Dr. Bölükbaşı çalışma için salyangozların seçilmesinin nedenini; “Salyangozların sinir sistemleri son derece basit, insan gibi çok karmaşık bir sinir sistemi olan canlılarda bu gözlemleri yapmak çok zor” diye açıklıyor ve şöyle devam ediyor:
“Geçmişte Nobel ödülü alan “öğrenme” araştırmaları da, yine çok basit bir canlı olan deniz yıldızlarında yapılmıştı. Basit canlılarda sinir sistemi işlevlerini anlamak çok daha kolay. Bu çalışmanın gösterdiği şey şu; RNA’yı kullanarak hafıza nakli yapılabilir. İnsanlarda hafıza kaybı yapan bunama, Alzheimer, travma sonrası stres bozukluğu (PTSD) gibi durumlarda eğer bir RNA parçası ile öğrenme benzeri değişiklikleri yaratabiliyorsak, yakın bir gelecekte tedavide çok önemli başarılar elde edebiliriz. Ancak önce, sinir sisteminde hafızanın nerede ve ne şekilde depolandığını anlamamız gerekiyor. Bugüne dek sinirbilimde, hafızanın hep sinaptik aralıklardaki kimyasal değişim/dönüşümlerle ilgili olduğu düşünülmüştü.
“BUGÜNKÜ TEKNOLOJİ İLE BİLİNÇ NAKLİ TAM OLARAK MÜMKÜN GÖRÜLMÜYOR”
Sinirbilimde bilincin ne olduğu sorusu da, ortada durmaktadır. Beyin bir “donanım” iken; bilinç, bu ortamda çalışan “yazılım” a benziyor. Beyni oluşturan donanım, fizik, kimya ve moleküler biyolojinin yasalarına göre çalışan bir fiziksel dizgedir. Bu bilmeceyi çözmek için nörobiyologlar, her yıl binlerce makale yayınlıyorlar. Fizik kuralları ile ilgili çalışma ilkelerinin çoğu keşfedildi. Ancak şu ana dek kuantum etkileri ya da ürpertici fizik dışı davranışları açıklayacak bir çalışma modeli ortaya konamadı. Bugünkü teknoloji ile bilinç nakli tam olarak mümkün görülmüyor. Bilinç tam bir fiziki gerçeklik değil. Bilinci epistemolojik bir yekpare kavram olarak göremeyiz. Çok farklı bileşenleri var. Sadece bilinç tepkilerini belki ayrı ayrı olarak, bilişsel bilgi teknolojileri biçiminde bir “çip” modeline kopyalayabiliriz. Ama elde edeceğimiz sonuç, insanda olduğu gibi özbilince sahip olmayacaktır.”

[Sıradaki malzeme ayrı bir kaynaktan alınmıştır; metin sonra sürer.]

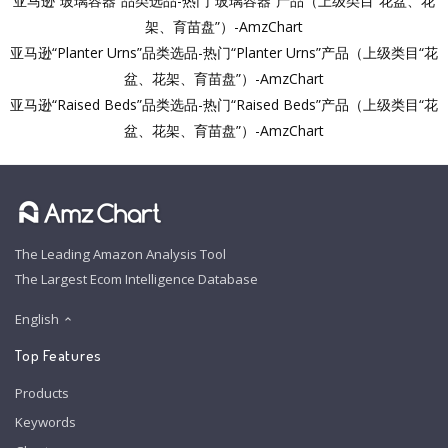
亚马逊“玻璃容器”品类选品-热门“玻璃容器”产品（上级类目“花盆、花
架、育苗盘”）-AmzChart
亚马逊“Planter Urns”品类选品-热门“Planter Urns”产品（上级类目“花
盆、花架、育苗盘”）-AmzChart
亚马逊“Raised Beds”品类选品-热门“Raised Beds”产品（上级类目“花
盆、花架、育苗盘”）-AmzChart
The Leading Amazon Analysis Tool
The Largest Ecom Intelligence Database
English
Top Features
Products
Keywords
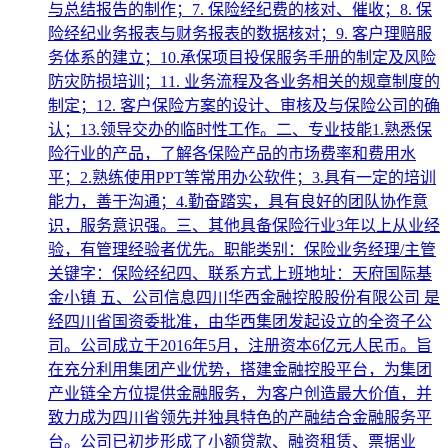
与总结报告的制作；7. 保险经纪费的核对、催收；8. 保
险经纪业务报表与财务报表的数据核对；9. 客户理赔服
务体系的建立；10.承保项目投保服务手册的制定及风险
防灾防损培训；11. 业务流程及各业务相关的规章制度的
制定；12. 客户保险方案的设计、审核及与保险公司的确
认；13.领导交办的临时性工作。二、专业技能1.熟悉保
险行业的产品，了解各保险产品的市场费率和费用水
平；2.熟练使用PPT等常用办公软件；3.具有一定的培训
能力，善于沟通；4.勤奋踏实，具有良好的团队协作意
识，服务意识强。三、其他具备保险行业3年以上从业经
验，有管理经验者优先。职能类别：保险业务经理/主管
关键字：保险经纪四、联系方式上班地址：天府国际基
金小镇 五、公司信息四川华西金融控股股份有限公司 是
经四川省国资委批准，由华西集团发起设立的全资子公
司。公司成立于2016年5月，注册资本6亿元人民币。旨
在充分利用集团产业优势，搭建金融控股平台，为集团
产业链全方位提供金融服务，为客户创造最大价值，并
致力成为四川省领先并独具特色的产融结合金融服务平
台。公司已初步形成了小额贷款、融资租赁、票据业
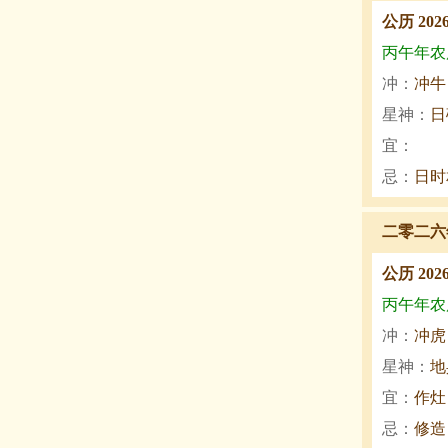
公历 202
丙午年农历
冲：
冲牛
星神：
日
宜：
忌：
日时
二零二六
公历 202
丙午年农历
冲：
冲虎
星神：
地
宜：
作灶
忌：
修造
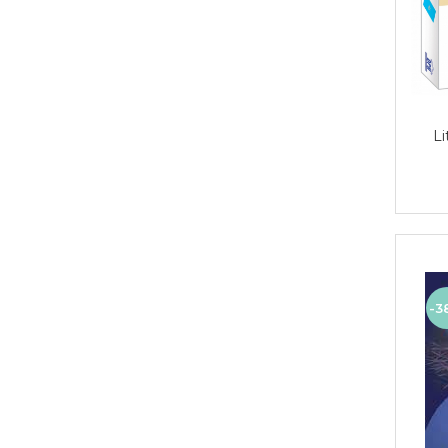
Li
-3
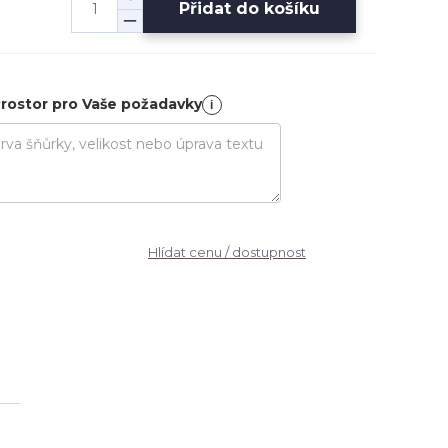
Přidat do košíku
rostor pro Vaše požadavky
i
Hlídat cenu / dostupnost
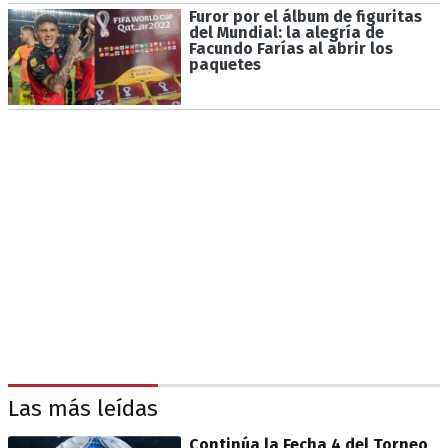
Furor por el álbum de figuritas
del Mundial: la alegría de
Facundo Farías al abrir los
paquetes
Las más leídas
Continúa la Fecha 4 del Torneo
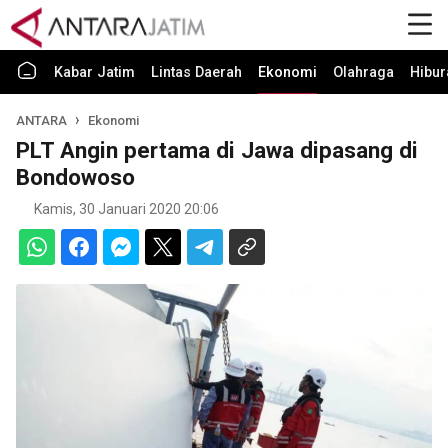
Kabar Jatim
Lintas Daerah
Ekonomi
Olahraga
Hibur
ANTARA
Ekonomi
PLT Angin pertama di Jawa dipasang di
Bondowoso
Kamis, 30 Januari 2020 20:06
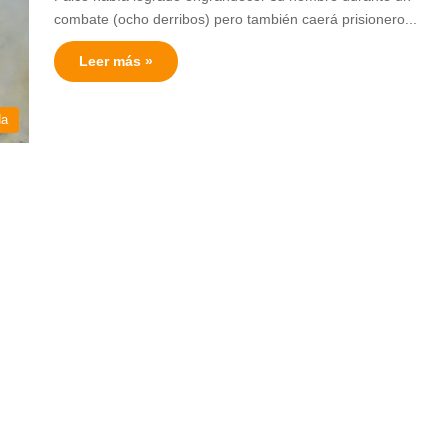
combate (ocho derribos) pero también caerá prisionero...
Leer más »
da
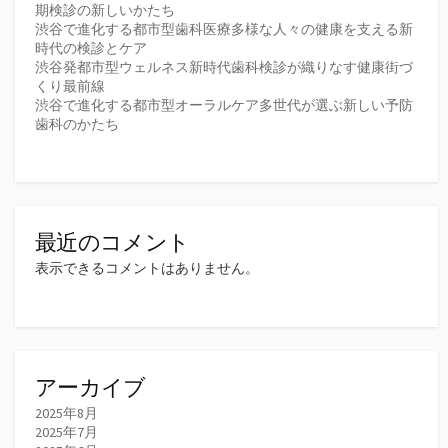
期検診の新しいかたち
渋谷で進化する都市型歯科医療多様な人々の健康を支える新
時代の検診とケア
渋谷発都市型ウェルネス新時代歯科検診が織りなす健康街づ
くり最前線
渋谷で進化する都市型オーラルケア多世代が選ぶ新しい予防
歯科のかたち
最近のコメント
表示できるコメントはありません。
アーカイブ
2025年8月
2025年7月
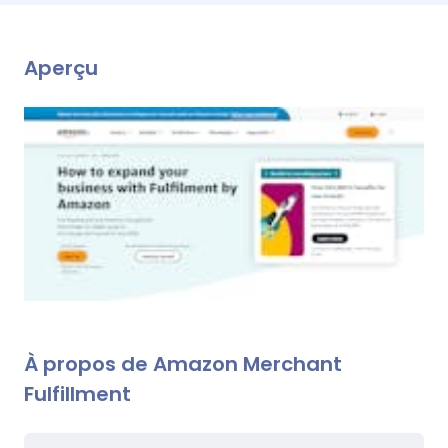
Aperçu
À propos de Amazon Merchant
Fulfillment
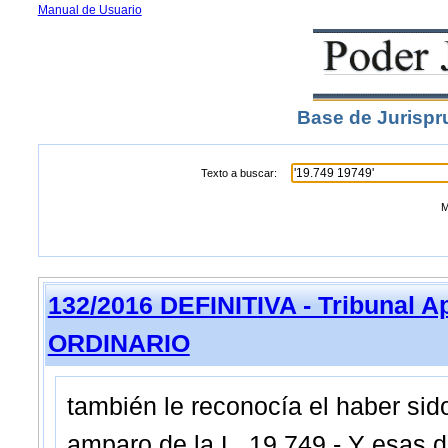
Manual de Usuario
Base de Jurispr
Texto a buscar:
M
132/2016 DEFINITIVA - Tribunal A
ORDINARIO
también le reconocía el haber sid
amparo de la L. 19.749.- Y esas 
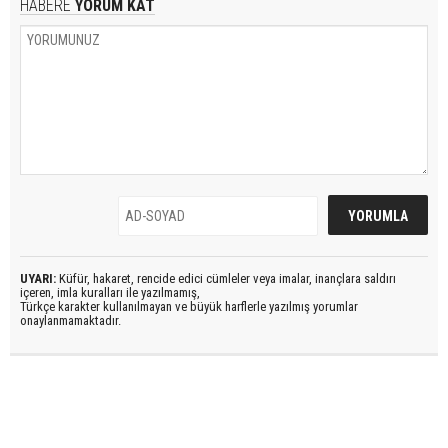
HABERE
YORUM KAT
UYARI:
Küfür, hakaret, rencide edici cümleler veya imalar, inançlara saldırı
içeren, imla kuralları ile yazılmamış,
Türkçe karakter kullanılmayan ve büyük harflerle yazılmış yorumlar
onaylanmamaktadır.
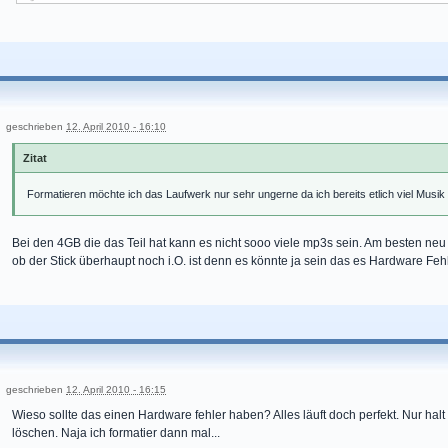
geschrieben
12. April 2010 - 16:10
Zitat
Formatieren möchte ich das Laufwerk nur sehr ungerne da ich bereits etlich viel Musi
Bei den 4GB die das Teil hat kann es nicht sooo viele mp3s sein. Am besten ne
ob der Stick überhaupt noch i.O. ist denn es könnte ja sein das es Hardware Fehle
geschrieben
12. April 2010 - 16:15
Wieso sollte das einen Hardware fehler haben? Alles läuft doch perfekt. Nur halt 
löschen. Naja ich formatier dann mal...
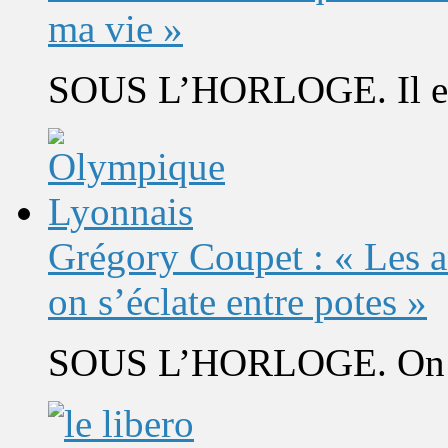
ma vie »
SOUS L’HORLOGE. Il est 
Grégory Coupet : « Les a
on s’éclate entre potes »
SOUS L’HORLOGE. On s’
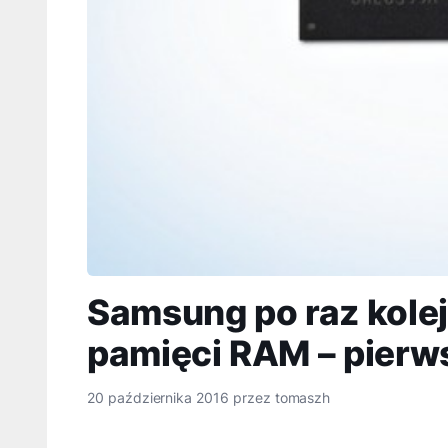
Samsung po raz kolej
pamięci RAM – pierw
20 października 2016
przez
tomaszh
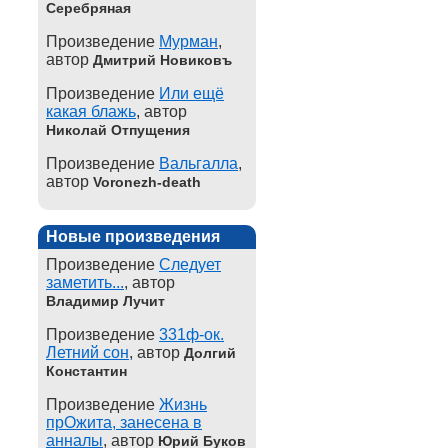
Серебряная
Произведение
Мурман
,
автор
Дмитрий Новиковъ
Произведение
Или ещё
какая блажь
, автор
Николай Отпущения
Произведение
Вальгалла
,
автор
Voronezh-death
Новые произведения
Произведение
Следует
заметить...
, автор
Владимир Лучит
Произведение
331ф-ок.
Летний сон
, автор
Долгий
Константин
Произведение
Жизнь
прОжита, занесена в
анналы
, автор
Юрий Буков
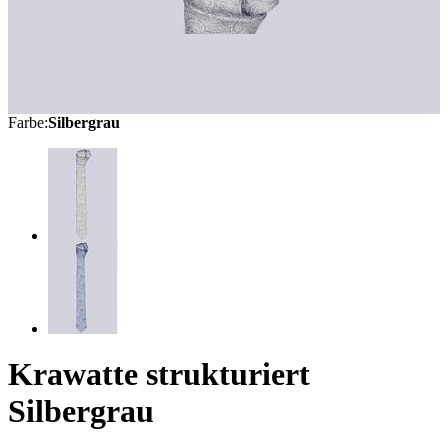
Farbe
:
Silbergrau
Krawatte strukturiert
Silbergrau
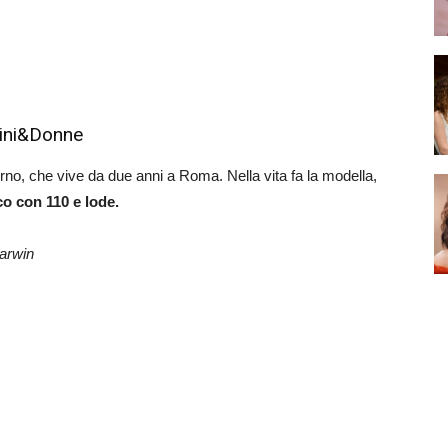
mini&Donne
rno, che vive da due anni a Roma. Nella vita fa la modella,
o con 110 e lode.
Darwin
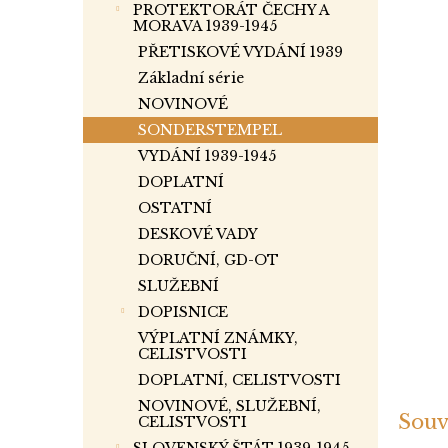
p
PROTEKTORÁT ČECHY A
a
MORAVA 1939-1945
n
PŘETISKOVÉ VYDÁNÍ 1939
e
Základní série
l
NOVINOVÉ
SONDERSTEMPEL
VYDÁNÍ 1939-1945
DOPLATNÍ
OSTATNÍ
DESKOVÉ VADY
DORUČNÍ, GD-OT
SLUŽEBNÍ
DOPISNICE
VÝPLATNÍ ZNÁMKY,
CELISTVOSTI
DOPLATNÍ, CELISTVOSTI
NOVINOVÉ, SLUŽEBNÍ,
Souv
CELISTVOSTI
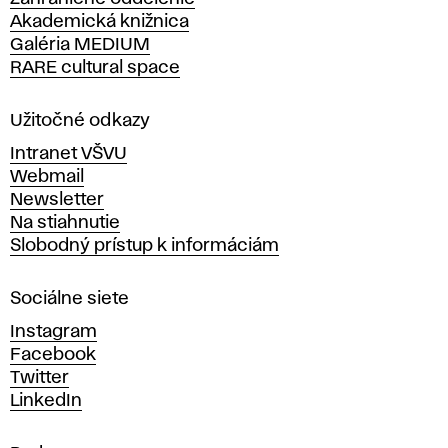
á
Akademická knižnica
š
Galéria MEDIUM
k
RARE cultural space
o
l
a
Užitočné odkazy
v
Intranet VŠVU
ý
Webmail
t
Newsletter
v
Na stiahnutie
a
Slobodný prístup k informáciám
r
n
Sociálne siete
ý
c
Instagram
h
Facebook
u
Twitter
m
LinkedIn
e
n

İNSAN ZİHNİ, BAŞKA BEDENE, BİLGİSAYARA YA DA ROBOTA AKTARILABİLİR Mİ?
Şu anki bilgi ve teknoloji düzeyi ile insan zihninin bir başka insanın bedenine veya bir bilgisayara ya da robota aktarılmasının mümkün görünmediğini ve böyle bir çalışma için en az 100 yıla daha ihtiyaç duyulduğunu dile getiren Dr. Bölükbaşı, “Eğer biz bilinci öz benlik ve bu öz benlikle ilişkili tüm diğer bilişsel işlevler olarak tanımlarsak; bilinç, altta yatan nörolojik yapılar ve biyokimyasal süreçlerin bir üst görüntüsü olarak tanımlanabilir. Biz bu üst görüntüyü altta bulunan yapılar ve süreçlerden ayıramayız. Aksi halde bilincin, birliği bozulur. Belki gelecekte bilinci kopyalamamız mümkün olacaktır” değerlendirmesinde bulundu.